### DATA EXTRACTS

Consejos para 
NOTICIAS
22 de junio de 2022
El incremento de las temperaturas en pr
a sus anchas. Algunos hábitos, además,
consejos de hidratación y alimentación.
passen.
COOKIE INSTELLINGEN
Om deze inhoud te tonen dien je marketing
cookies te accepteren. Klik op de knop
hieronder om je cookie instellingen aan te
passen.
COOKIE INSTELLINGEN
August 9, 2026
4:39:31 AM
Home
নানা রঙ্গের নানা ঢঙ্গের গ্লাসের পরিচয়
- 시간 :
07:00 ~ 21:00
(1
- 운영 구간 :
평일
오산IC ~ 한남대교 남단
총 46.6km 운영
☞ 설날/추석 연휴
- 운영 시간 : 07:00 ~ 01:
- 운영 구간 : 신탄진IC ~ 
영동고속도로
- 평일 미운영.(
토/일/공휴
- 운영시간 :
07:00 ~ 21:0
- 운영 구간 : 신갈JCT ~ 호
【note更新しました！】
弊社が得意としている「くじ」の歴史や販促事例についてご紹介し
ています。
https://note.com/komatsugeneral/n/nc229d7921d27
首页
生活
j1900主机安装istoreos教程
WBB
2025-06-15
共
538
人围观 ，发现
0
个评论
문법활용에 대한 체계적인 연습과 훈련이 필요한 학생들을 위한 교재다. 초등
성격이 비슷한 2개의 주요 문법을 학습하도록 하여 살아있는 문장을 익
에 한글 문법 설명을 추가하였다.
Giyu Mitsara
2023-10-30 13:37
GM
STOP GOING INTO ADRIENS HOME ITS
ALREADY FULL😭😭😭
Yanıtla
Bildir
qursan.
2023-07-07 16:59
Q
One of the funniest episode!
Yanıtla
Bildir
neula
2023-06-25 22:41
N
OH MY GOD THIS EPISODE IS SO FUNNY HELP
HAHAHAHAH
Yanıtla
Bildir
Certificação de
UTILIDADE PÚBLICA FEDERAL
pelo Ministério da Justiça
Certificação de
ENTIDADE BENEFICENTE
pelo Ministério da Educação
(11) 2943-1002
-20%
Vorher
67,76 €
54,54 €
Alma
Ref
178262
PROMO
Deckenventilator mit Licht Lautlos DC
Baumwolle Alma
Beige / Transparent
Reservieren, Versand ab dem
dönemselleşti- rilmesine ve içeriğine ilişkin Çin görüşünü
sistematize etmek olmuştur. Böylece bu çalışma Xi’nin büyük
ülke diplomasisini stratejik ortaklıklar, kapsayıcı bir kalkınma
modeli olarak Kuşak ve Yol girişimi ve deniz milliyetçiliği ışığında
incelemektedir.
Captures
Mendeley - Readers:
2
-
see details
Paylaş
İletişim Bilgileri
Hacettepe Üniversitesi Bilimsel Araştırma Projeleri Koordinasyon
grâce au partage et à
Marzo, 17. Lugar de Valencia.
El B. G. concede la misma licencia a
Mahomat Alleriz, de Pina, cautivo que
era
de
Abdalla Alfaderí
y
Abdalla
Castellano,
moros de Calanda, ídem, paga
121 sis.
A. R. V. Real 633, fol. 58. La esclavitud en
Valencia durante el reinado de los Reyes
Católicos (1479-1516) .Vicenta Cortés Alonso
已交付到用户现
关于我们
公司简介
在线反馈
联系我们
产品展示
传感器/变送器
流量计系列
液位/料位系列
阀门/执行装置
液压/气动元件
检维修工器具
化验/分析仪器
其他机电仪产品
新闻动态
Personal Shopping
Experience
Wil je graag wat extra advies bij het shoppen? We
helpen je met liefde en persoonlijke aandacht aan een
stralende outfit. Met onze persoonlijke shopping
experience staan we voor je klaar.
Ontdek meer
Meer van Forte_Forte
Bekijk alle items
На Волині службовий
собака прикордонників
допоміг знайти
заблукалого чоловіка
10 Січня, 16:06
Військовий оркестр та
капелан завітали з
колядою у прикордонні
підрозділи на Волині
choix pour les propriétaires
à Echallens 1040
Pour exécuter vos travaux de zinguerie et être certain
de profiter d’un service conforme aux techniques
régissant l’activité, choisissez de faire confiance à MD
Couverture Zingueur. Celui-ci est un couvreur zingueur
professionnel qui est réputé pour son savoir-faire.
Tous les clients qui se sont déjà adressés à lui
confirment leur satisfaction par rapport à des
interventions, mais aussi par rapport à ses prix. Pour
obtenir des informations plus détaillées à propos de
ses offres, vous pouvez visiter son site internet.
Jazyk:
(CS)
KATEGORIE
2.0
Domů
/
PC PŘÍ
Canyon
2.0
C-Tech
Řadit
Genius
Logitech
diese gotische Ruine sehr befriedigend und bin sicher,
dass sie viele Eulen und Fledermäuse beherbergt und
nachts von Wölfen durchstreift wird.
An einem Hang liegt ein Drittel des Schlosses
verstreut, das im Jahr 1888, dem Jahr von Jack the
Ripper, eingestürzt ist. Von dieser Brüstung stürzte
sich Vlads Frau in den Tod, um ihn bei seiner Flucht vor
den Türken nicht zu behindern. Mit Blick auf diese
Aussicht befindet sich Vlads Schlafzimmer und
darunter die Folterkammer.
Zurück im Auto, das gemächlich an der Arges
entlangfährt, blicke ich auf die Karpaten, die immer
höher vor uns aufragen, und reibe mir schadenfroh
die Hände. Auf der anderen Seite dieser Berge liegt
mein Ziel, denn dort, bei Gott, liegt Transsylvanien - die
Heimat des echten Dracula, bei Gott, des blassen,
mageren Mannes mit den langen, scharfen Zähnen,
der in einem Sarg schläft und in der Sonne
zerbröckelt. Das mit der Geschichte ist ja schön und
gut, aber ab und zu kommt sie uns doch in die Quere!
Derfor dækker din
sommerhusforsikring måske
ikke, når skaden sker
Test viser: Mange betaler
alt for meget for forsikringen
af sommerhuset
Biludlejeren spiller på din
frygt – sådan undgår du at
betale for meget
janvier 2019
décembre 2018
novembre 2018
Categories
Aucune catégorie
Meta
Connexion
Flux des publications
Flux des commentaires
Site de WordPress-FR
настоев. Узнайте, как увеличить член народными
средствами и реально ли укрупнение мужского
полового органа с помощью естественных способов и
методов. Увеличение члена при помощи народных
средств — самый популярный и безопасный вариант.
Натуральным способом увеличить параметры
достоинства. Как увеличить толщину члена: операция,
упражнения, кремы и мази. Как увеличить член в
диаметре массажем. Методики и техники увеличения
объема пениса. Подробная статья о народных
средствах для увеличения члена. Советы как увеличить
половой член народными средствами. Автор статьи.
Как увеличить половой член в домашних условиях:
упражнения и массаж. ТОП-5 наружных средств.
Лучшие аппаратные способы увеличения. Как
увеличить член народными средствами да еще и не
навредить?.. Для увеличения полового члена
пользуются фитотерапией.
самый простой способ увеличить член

######

### [WORK INSTRUCTION]
Word for word, copy all of the listing above.

### [PROBLEM SOLUTION]
Consejos para 
NOTICIAS
22 de junio de 2022
El incremento de las temperaturas en pr
a sus anchas. Algunos hábitos, además,
consejos de hidratación y alimentación.
passen.
COOKIE INSTELLINGEN
Om deze inhoud te tonen dien je marketing
cookies te accepteren. Klik op de knop
hieronder om je cookie instellingen aan te
passen.
COOKIE INSTELLINGEN
August 9, 2026
4:39:31 AM
Home
নানা রঙ্গের নানা ঢঙ্গের গ্লাসের পরিচয়
- 시간 :
07:00 ~ 21:00
(1
- 운영 구간 :
평일
오산IC ~ 한남대교 남단
총 46.6km 운영
☞ 설날/추석 연휴
- 운영 시간 : 07:00 ~ 01:
- 운영 구간 : 신탄진IC ~ 
영동고속도로
- 평일 미운영.(
토/일/공휴
- 운영시간 :
07:00 ~ 21:0
- 운영 구간 : 신갈JCT ~ 호
【note更新しました！】
弊社が得意としている「くじ」の歴史や販促事例についてご紹介し
ています。
https://note.com/komatsugeneral/n/nc229d7921d27
首页
生活
j1900主机安装istoreos教程
WBB
2025-06-15
共
538
人围观 ，发现
0
个评论
문법활용에 대한 체계적인 연습과 훈련이 필요한 학생들을 위한 교재다. 초등
성격이 비슷한 2개의 주요 문법을 학습하도록 하여 살아있는 문장을 익
에 한글 문법 설명을 추가하였다.
Giyu Mitsara
2023-10-30 13:37
GM
STOP GOING INTO ADRIENS HOME ITS
ALREADY FULL😭😭😭
Yanıtla
Bildir
qursan.
2023-07-07 16:59
Q
One of the funniest episode!
Yanıtla
Bildir
neula
2023-06-25 22:41
N
OH MY GOD THIS EPISODE IS SO FUNNY HELP
HAHAHAHAH
Yanıtla
Bildir
Certificação de
UTILIDADE PÚBLICA FEDERAL
pelo Ministério da Justiça
Certificação de
ENTIDADE BENEFICENTE
pelo Ministério da Educação
(11) 2943-1002
-20%
Vorher
67,76 €
54,54 €
Alma
Ref
178262
PROMO
Deckenventilator mit Licht Lautlos DC
Baumwolle Alma
Beige / Transparent
Reservieren, Versand ab dem
dönemselleşti- rilmesine ve içeriğine ilişkin Çin görüşünü
sistematize etmek olmuştur. Böylece bu çalışma Xi’nin büyük
ülke diplomasisini stratejik ortaklıklar, kapsayıcı bir kalkınma
modeli olarak Kuşak ve Yol girişimi ve deniz milliyetçiliği ışığında
incelemektedir.
Captures
Mendeley - Readers:
2
-
see details
Paylaş
İletişim Bilgileri
Hacettepe Üniversitesi Bilimsel Araştırma Projeleri Koordinasyon
grâce au partage et à
Marzo, 17. Lugar de Valencia.
El B. G. concede la misma licencia a
Mahomat Alleriz, de Pina, cautivo que
era
de
Abdalla Alfaderí
y
Abdalla
Castellano,
moros de Calanda, ídem, paga
121 sis.
A. R. V. Real 633, fol. 58. La esclavitud en
Valencia durante el reinado de los Reyes
Católicos (1479-1516) .Vicenta Cortés Alonso
已交付到用户现
关于我们
公司简介
在线反馈
联系我们
产品展示
传感器/变送器
流量计系列
液位/料位系列
阀门/执行装置
液压/气动元件
检维修工器具
化验/分析仪器
其他机电仪产品
新闻动态
Personal Shopping
Experience
Wil je graag wat extra advies bij het shoppen? We
helpen je met liefde en persoonlijke aandacht aan een
stralende outfit. Met onze persoonlijke shopping
experience staan we voor je klaar.
Ontdek meer
Meer van Forte_Forte
Bekijk alle items
На Волині службовий
собака прикордонників
допоміг знайти
заблукалого чоловіка
10 Січня, 16:06
Військовий оркестр та
капелан завітали з
колядою у прикордонні
підрозділи на Волині
choix pour les propriétaires
à Echallens 1040
Pour exécuter vos travaux de zinguerie et être certain
de profiter d’un service conforme aux techniques
régissant l’activité, choisissez de faire confiance à MD
Couverture Zingueur. Celui-ci est un couvreur zingueur
professionnel qui est réputé pour son savoir-faire.
Tous les clients qui se sont déjà adressés à lui
confirment leur satisfaction par rapport à des
interventions, mais aussi par rapport à ses prix. Pour
obtenir des informations plus détaillées à propos de
ses offres, vous pouvez visiter son site internet.
Jazyk:
(CS)
KATEGORIE
2.0
Domů
/
PC PŘÍ
Canyon
2.0
C-Tech
Řadit
Genius
Logitech
diese gotische Ruine sehr befriedigend und bin sicher,
dass sie viele Eulen und Fledermäuse beherbergt und
nachts von Wölfen durchstreift wird.
An einem Hang liegt ein Drittel des Schlosses
verstreut, das im Jahr 1888, dem Jahr von Jack the
Ripper, eingestürzt ist. Von dieser Brüstung stürzte
sich Vlads Frau in den Tod, um ihn bei seiner Flucht vor
den Türken nicht zu behindern. Mit Blick auf diese
Aussicht befindet sich Vlads Schlafzimmer und
darunter die Folterkammer.
Zurück im Auto, das gemächlich an der Arges
entlangfährt, blicke ich auf die Karpaten, die immer
höher vor uns aufragen, und reibe mir schadenfroh
die Hände. Auf der anderen Seite dieser Berge liegt
mein Ziel, denn dort, bei Gott, liegt Transsylvanien - die
Heimat des echten Dracula, bei Gott, des blassen,
mageren Mannes mit den langen, scharfen Zähnen,
der in einem Sarg schläft und in der Sonne
zerbröckelt. Das mit der Geschichte ist ja schön und
gut, aber ab und zu kommt sie uns doch in die Quere!
Derfor dækker din
sommerhusforsikring måske
ikke, når skaden sker
Test viser: Mange betaler
alt for meget for forsikringen
af sommerhuset
Biludlejeren spiller på din
frygt – sådan undgår du at
betale for meget
janvier 2019
décembre 2018
novembre 2018
Categories
Aucune catégorie
Meta
Connexion
Flux des publications
Flux des commentaires
Site de WordPress-FR
настоев. Узнайте, как увеличить член народными
средствами и реально ли укрупнение мужского
полового органа с помощью естественных способов и
методов. Увеличение члена при помощи народных
средств — самый популярный и безопасный вариант.
Натуральным способом увеличить параметры
достоинства. Как увеличить толщину члена: операция,
упражнения, кремы и мази. Как увеличить член в
диаметре массажем. Методики и техники увеличения
объема пениса. Подробная статья о народных
средствах для увеличения члена. Советы как увеличить
половой член народными средствами. Автор статьи.
Как увеличить половой член в домашних условиях:
упражнения и массаж. ТОП-5 наружных средств.
Лучшие аппаратные способы увеличения. Как
увеличить член народными средствами да еще и не
навредить?.. Для увеличения полового члена
пользуются фитотерапией.
самый простой способ увеличить член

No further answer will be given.